**Supplied entries**.
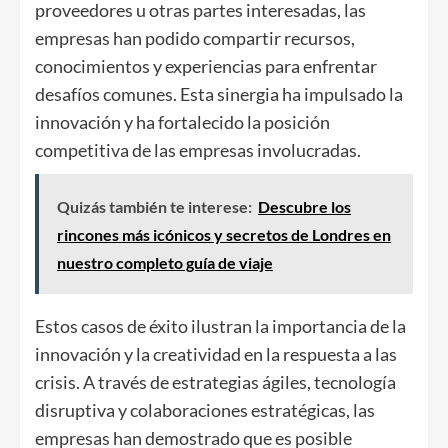
proveedores u otras partes interesadas, las
empresas han podido compartir recursos,
conocimientos y experiencias para enfrentar
desafíos comunes. Esta sinergia ha impulsado la
innovación y ha fortalecido la posición
competitiva de las empresas involucradas.
Quizás también te interese:
Descubre los
rincones más icónicos y secretos de Londres en
nuestro completo guía de viaje
Estos casos de éxito ilustran la importancia de la
innovación y la creatividad en la respuesta a las
crisis. A través de estrategias ágiles, tecnología
disruptiva y colaboraciones estratégicas, las
empresas han demostrado que es posible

**Your goal**.
Looking through the entries, count the lines that hold the word "innovación" and state that count alone.

**Task result**.
2